Die herrschende Meinung dazu formuliert der Historiker Klaus-Dietmar Henke, in den Neunzigerjahren Leiter der Abteilung Bildung und Forschung beim BStU – jener Abteilung, in der heute Kowalczuk arbeitet: „Historisch neuartig und charakteristisch am Staatssicherheitsdienst der DDR war dessen umfassende Steuerungs- und Manipulationsfunktion bis in Primärgruppen und persönliche Beziehungen hinein – zweifellos ein neues, verfeinertes Element totaler Herrschaftsausübung.“

Hätte Erich Mielke, Minister für Staatssicherheit, Henkes Urteil noch gelesen, er hätte sich vermutlich über das nachträgliche Kompliment gefreut. Er träumte zweifellos von einer allgegenwärtigen Gedankenpolizei. „Wir müssen alles erfahren!“, lautet eine seiner meistzitierten Parolen. „An uns darf nichts vorbeigehen!“ Von diesem Anspruch auf totale Überwachung der Bevölkerung zeugen heute noch die unter Mielkes Ägide aufgetürmten Aktenberge. 111 Kilometer hoch wäre der Turm, würde man sämtliche MfS-Akten übereinanderstapeln. Im BStU-Archiv lagern rund 30000 Tondokumente, fast 3000 Filme, 1,7 Millionen Fotos und 15000 Säcke mit zerschreddertem Aktenmaterial.
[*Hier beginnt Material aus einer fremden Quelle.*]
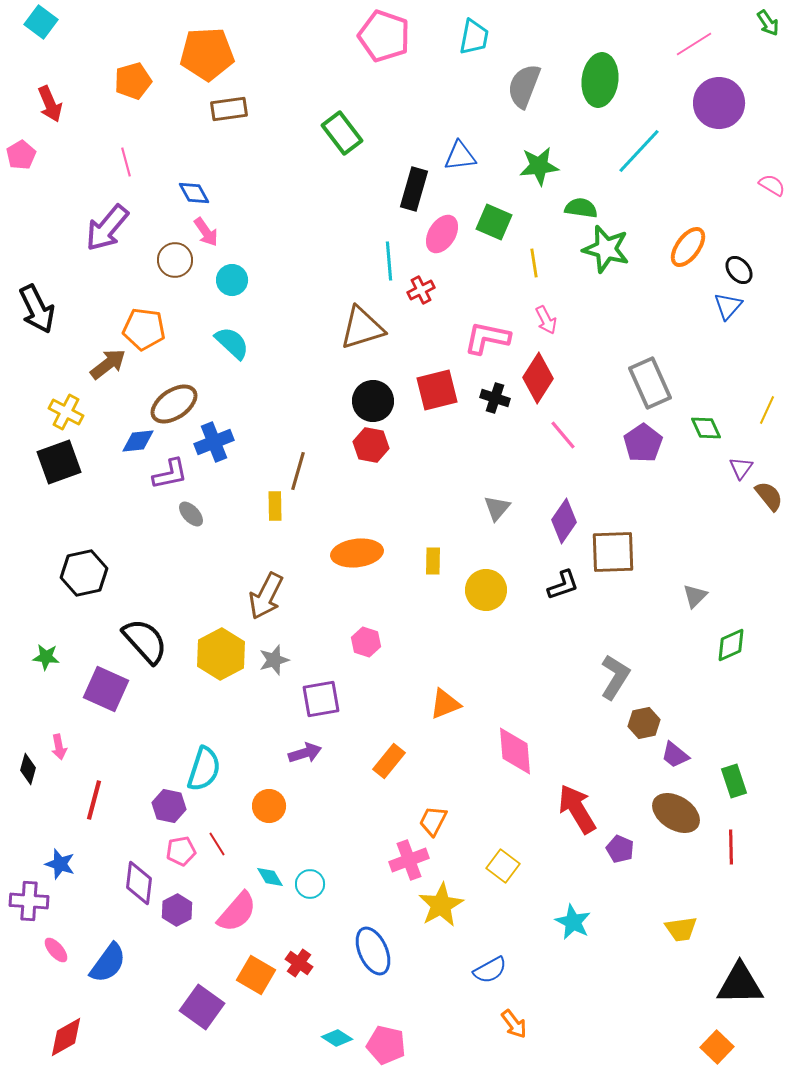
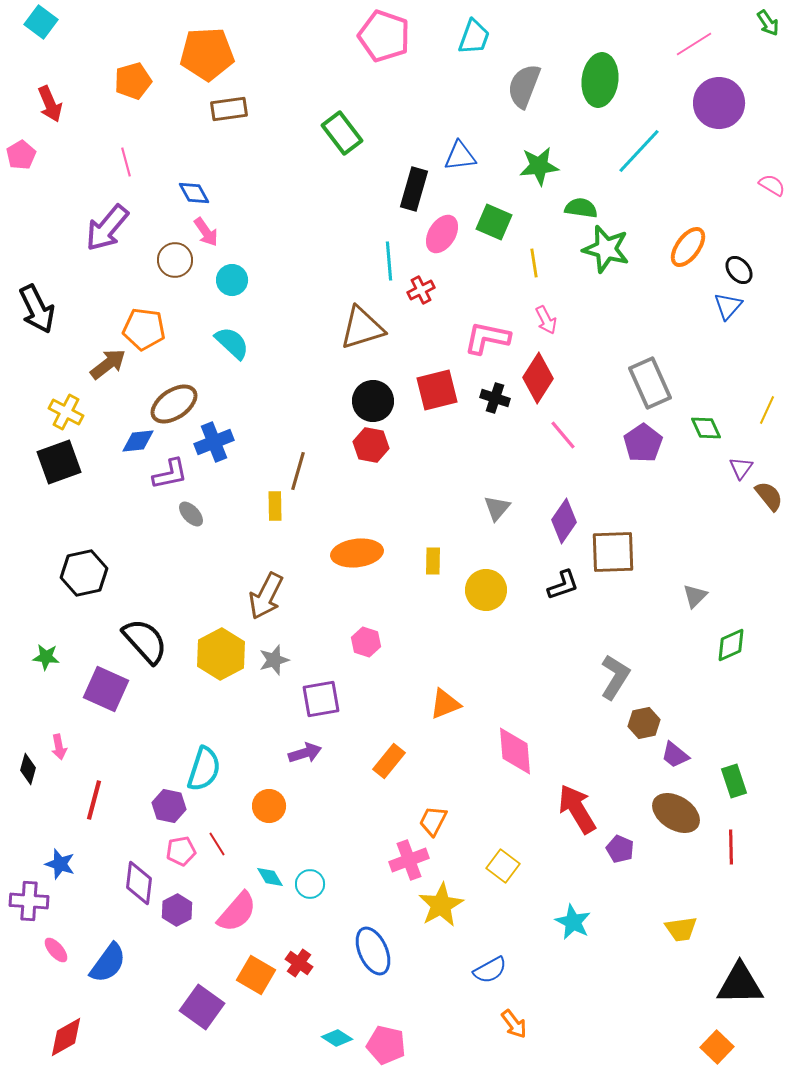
cyan trapezoid at (474, 37): rotated 9 degrees clockwise
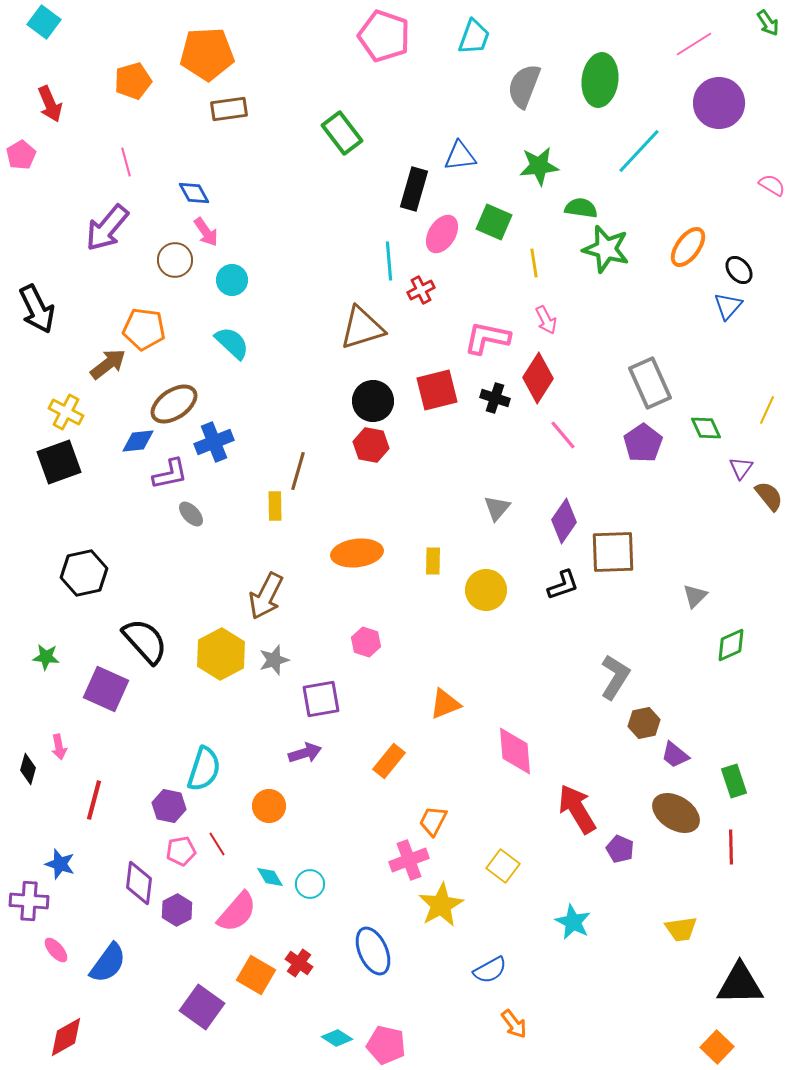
cyan square at (41, 22): moved 3 px right
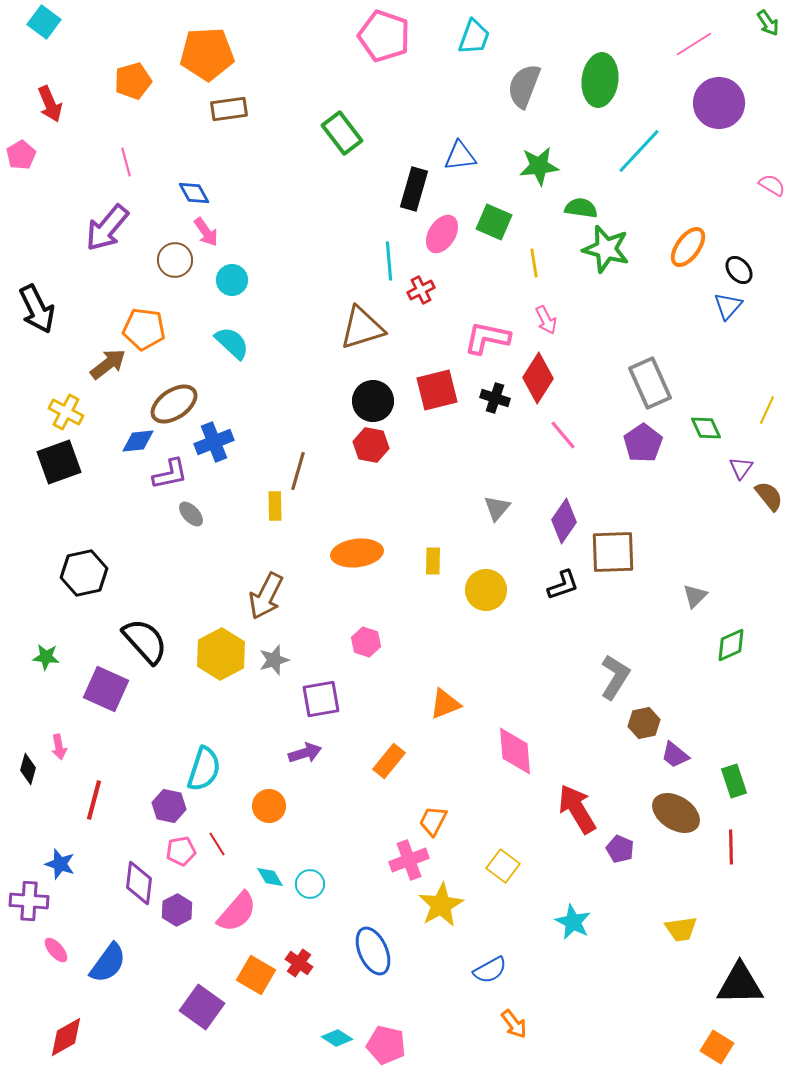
orange square at (717, 1047): rotated 12 degrees counterclockwise
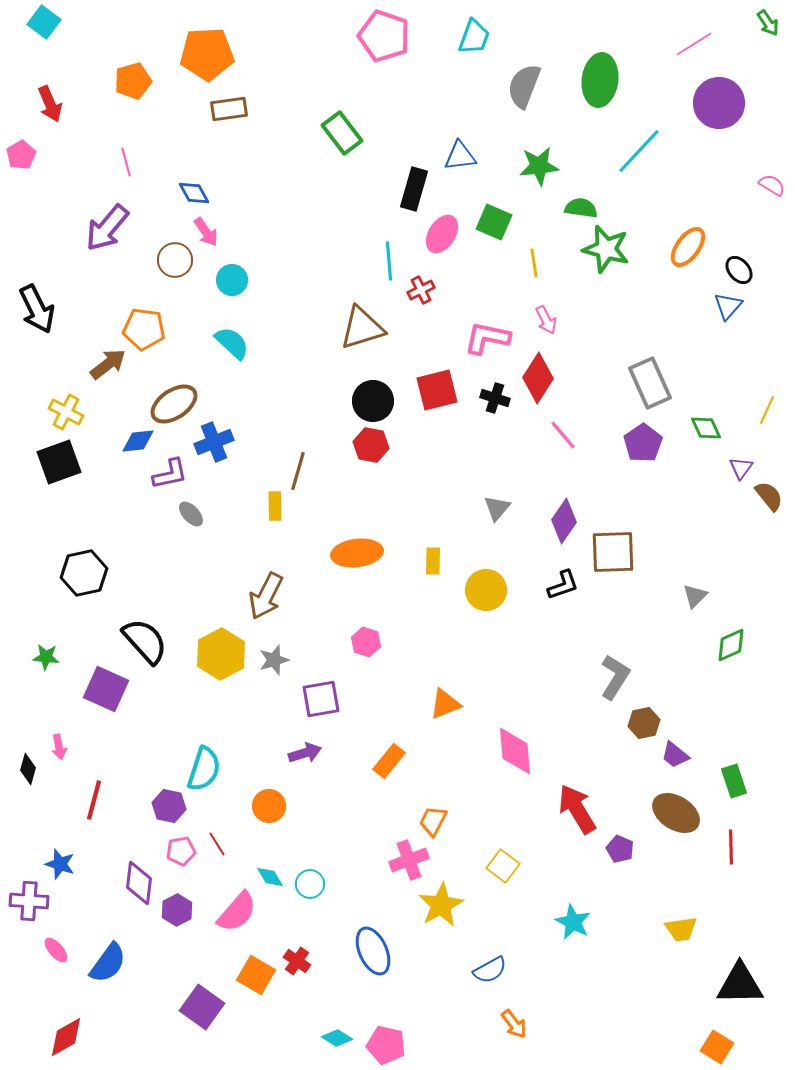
red cross at (299, 963): moved 2 px left, 2 px up
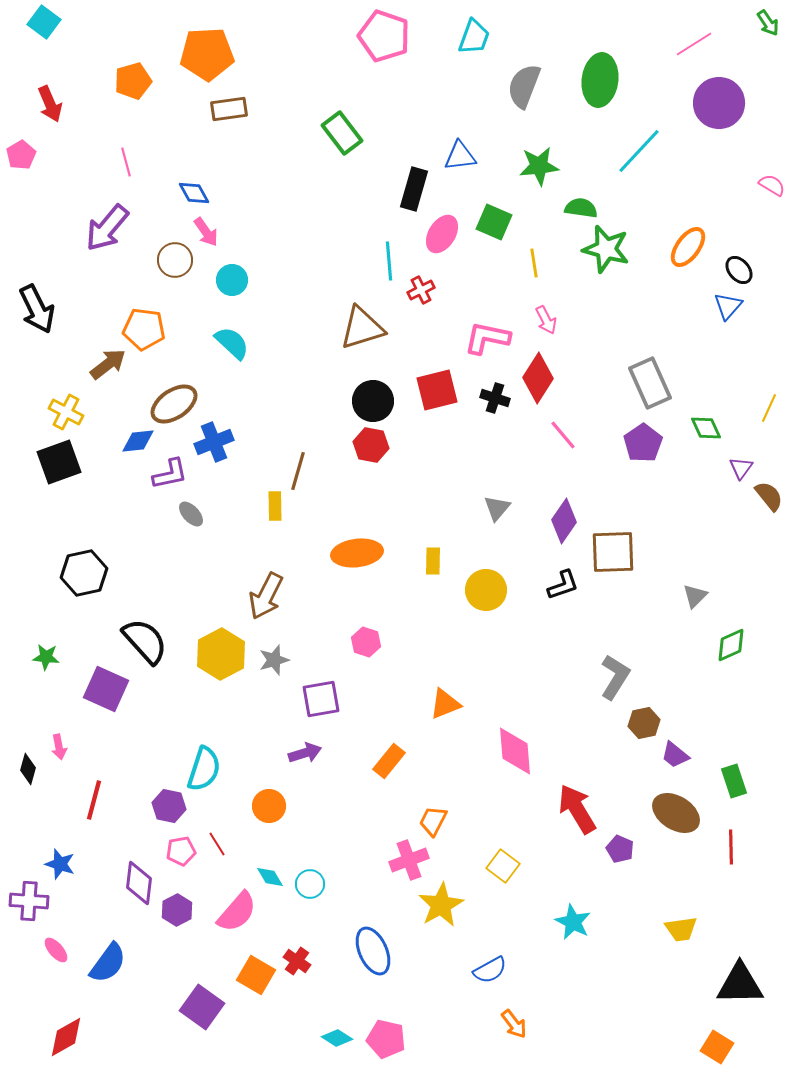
yellow line at (767, 410): moved 2 px right, 2 px up
pink pentagon at (386, 1045): moved 6 px up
Die schiere Masse des Überwachungs-Nachlasses erschreckt und beeindruckt, aber sie allein gibt noch keine Antwort auf die entscheidende Frage, die übrigens nicht nur Kowalczuk stellt, sondern beispielsweise auch sein Kollege Jens Gieseke, Leiter der Abteilung „Kommunismus und Gesellschaft“ am Zentrum für Zeithistorische Forschung in Potsdam: „Wie war das MfS strukturell auf einen umfassenden Überwachungsauftrag tatsächlich vorbereitet, wie weit und wie tief in die Gesellschaft reichte der Durchgriff?“

Anspruch und Wirklichkeit

Wer sich das Organisationsschema des MfS aus den Achtzigerjahren anschaut, kommt fast zwangsläufig zu dem Resultat, dass in der DDR kein geografischer Ort, keine Sphäre der Gesellschaft existierte, die sich dem Zugriff der Staatssicherheit entziehen konnten. Seit seiner Gründung im Jahr 1950 hatte das Ministerium seinen Personalbestand immer weiter aufgebläht und ein dichtes Netz von Dienststellen über sämtliche Bezirke, Kreise und Städte des Landes gelegt. 1989 beschäftigte das MfS 91000 hauptamtliche „Tschekisten“. Auf einen Stasi-Mitarbeiter kamen 180 DDR-Bürger, in den anderen Ostblockstaaten waren es fünf- bis zehnmal so viele. Gemessen an der Bevölkerungsrelation, folgert Jens Gieseke, unterhielt die DDR den „wohl größten geheimpolizeilichen Apparat der Weltgeschichte“. Ein Apparat, der sich nicht nur in Bewegung setzte, wenn er Agenten oder Dissidenten am Werk vermutete, sondern oft auch bei „ganz normalen“ Mordfällen, einer Havarie in einem Chemiewerk oder Engpässen in der Versorgung der Bevölkerung mit Damenbinden. Auch den „Stimmungslagen in der Bevölkerung“ waren Mielkes Leute unablässig auf der Spur. Bei ihren Nachforschungen hatten sie nahezu unbeschränkten Zugriff auf sämtliche Akten und Unterlagen, die es über DDR-Bürger gab – bei Polizei, Post, staatlicher Versicherung, Banken und Sparkassen, Schulen und Hochschulen, Krankenhäusern, Bibliotheken, Behörden und Betrieben. Ganz ohne Zweifel, urteilt Kowalczuk, hatte der Stasi-Krake „den Anspruch, die ganze Gesellschaft, das ganze Land ins Visier zu nehmen“.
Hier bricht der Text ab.